The architects behind the sleek, tropical design showcased in preliminary renderings: Nichols Brosch Wurst Wolfe & Associates, of Coral Gables.
“This is a crowning achievement for me,” Perez said.
Perez said he would need another six to nine months to finalize commitments from retailers and work out some details. By June 2014, the developers will be ready to break ground on the marina and the retail area, he said.
Construction would likely be finished by 2017, he added.
In negotiating the new construction timeline, city officials raised the monthly rent from $62,500 to $83,333 from September until construction is complete, director of public facilities Henry Torre said.
The city is also negotiating a new contract with the developers outlining how much money Miami would receive once the development is up and running. The new terms are expected to reflect a higher percentage of retail rental payments and sales.
Torre cast the project as a smart investment that could bring $200 million to Miami city coffers over the next 75 years. “We have a very exciting opportunity here, one that I think we should take advantage of,” he told commissioners. “Rest assured, we will look to maximize revenues to the city of Miami.”
Perez said the city would make more money over time now that Related is involved, because there would be more retail space, and a portion of the rent payments to the city would be based on sales.

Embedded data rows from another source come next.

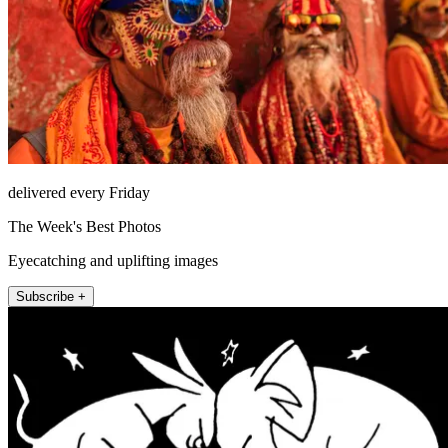
delivered every Friday
The Week's Best Photos
Eyecatching and uplifting images
Subscribe +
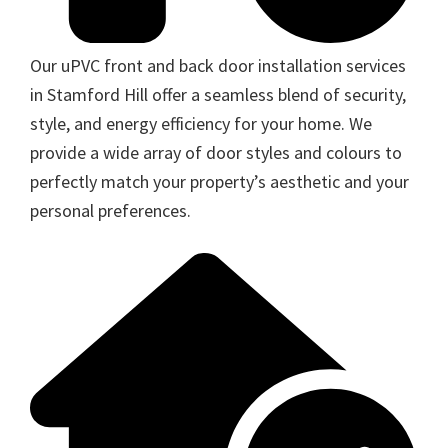
Our uPVC front and back door installation services
in Stamford Hill offer a seamless blend of security,
style, and energy efficiency for your home. We
provide a wide array of door styles and colours to
perfectly match your property’s aesthetic and your
personal preferences.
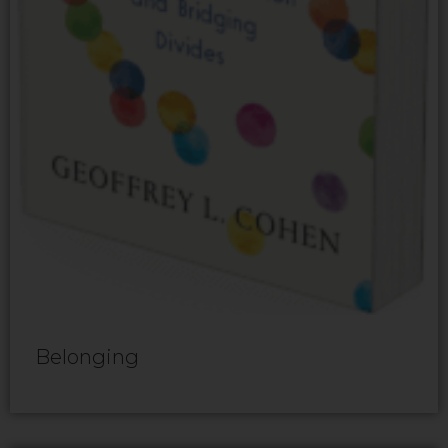
Belonging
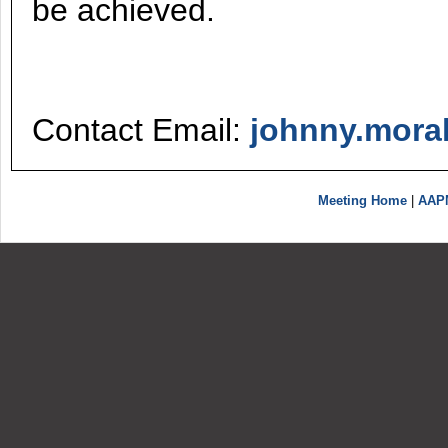
be achieved.
Contact Email:
johnny.mora
Meeting Home
|
AAP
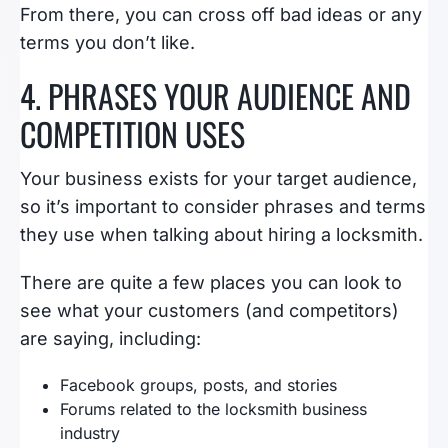
From there, you can cross off bad ideas or any
terms you don’t like.
4. PHRASES YOUR AUDIENCE AND
COMPETITION USES
Your business exists for your target audience,
so it’s important to consider phrases and terms
they use when talking about hiring a locksmith.
There are quite a few places you can look to
see what your customers (and competitors)
are saying, including:
Facebook groups, posts, and stories
Forums related to the locksmith business
industry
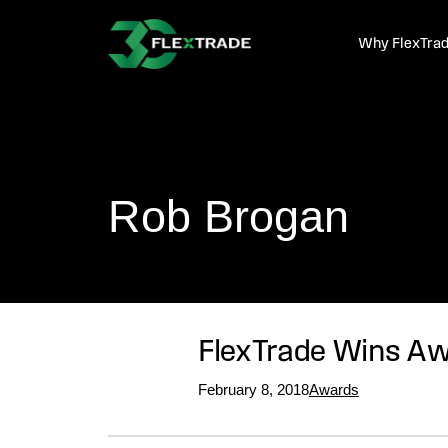
Skip to primary navigation
Skip to main content
Why FlexTra
Rob Brogan
FlexTrade Wins Awa
February 8, 2018
Awards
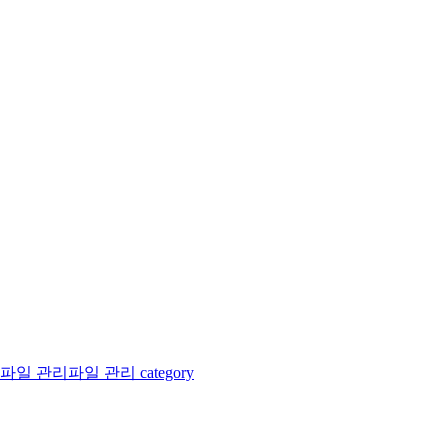
파일 관리
파일 관리 category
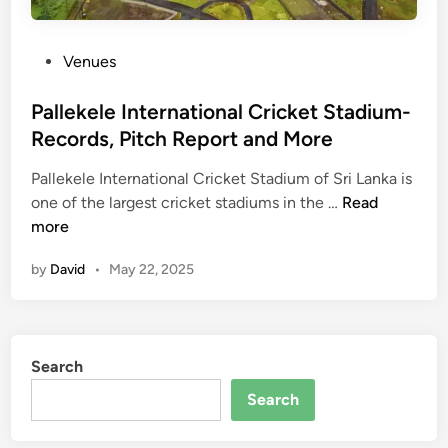
i
p
u
o
m
r
P
Venues
,
t
o
A
,
s
Pallekele International Cricket Stadium-
b
P
t
Records, Pitch Report and More
u
h
e
D
o
Pallekele International Cricket Stadium of Sri Lanka is
d
h
P
t
one of the largest cricket stadiums in the …
Read
i
a
a
o
more
n
b
l
s
i
by
David
•
May 22, 2025
l
a
:
e
n
P
k
d
i
e
R
t
Search
l
e
c
e
c
Search
h
I
o
R
n
r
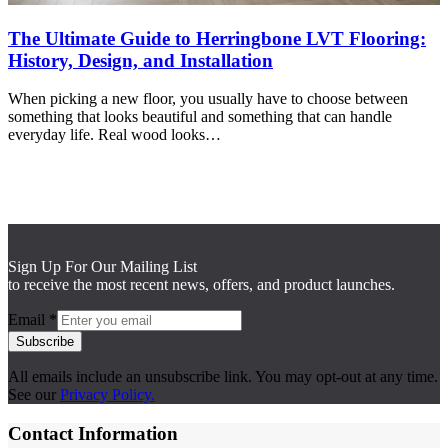
The Ultimate Guide to Herringbone LVT Flooring:
History, Design, and Installation
When picking a new floor, you usually have to choose between
something that looks beautiful and something that can handle
everyday life. Real wood looks…
Sign Up For Our Mailing List
to receive the most recent news, offers, and product launches.
Email
*
Subscribe
All emails include an unsubscribe link. You may opt-out at any time.
See our
Privacy Policy.
Contact Information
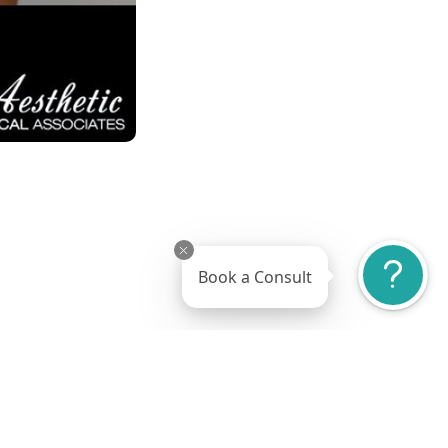
Book a Consult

Spence-Jones gave another reason to support the expanded project: It would create 4,000 new jobs, at least 40 percent of which would be set aside for Miami residents, according to an economic impact study she quoted.
Still, Carollo, who has been critical of other waterfront deals, said the city didn’t have to budge on the timetable, and ought to negotiate a better payoff for the city in light of the new development plans. “We have a long history of our most-precious lands being leased and the city not obtaining fair market value,” he said.
Frank Rollason, a former assistant city manager, agreed.
“They have come back to the well three or four times asking for extensions,” he said. “To me, it’s time for the city to cut its losses and put the thing out for bid for somebody else to develop.”
But City Manager Johnny Martinez said the city didn’t consider rebidding the project because the additions proposed by Related are confined to the project’s original footprint and don’t require any zoning changes.
“Now that they are bringing in their power partner, we see this as an opportunity to improve on our existing deal,” Martinez added.
Flagstone isn’t the only Watson Island development project to fall behind schedule.
Last year, Miami granted New Jersey-based Linden Airport Services a new 30-year lease so the company could build a heliport on Watson Island. Linden won the original contract a decade ago, but construction had been held up as the scope of the project kept changing.
Carollo rebuked the commission for not rebidding the project last year, and for setting the rent for the first two years at $2,200 a month or a percentage of gross revenues, which he thought was too low.
The nearby aviary attraction known as Jungle Island also drew controversy last year, when owner Bern Levine threatened to leave Miami on the hook for a $25 million federal loan unless the theme park received a 50-year extension on its lease. City officials refused, and Levine found a way to begin making the loan payments.
Last week, Perez gave his word that the Flagstone project would be different.
“It’s really the most complicated job I have ever been involved in,” Perez said. “I will put 1,000 percent of my effort to make it a reality.”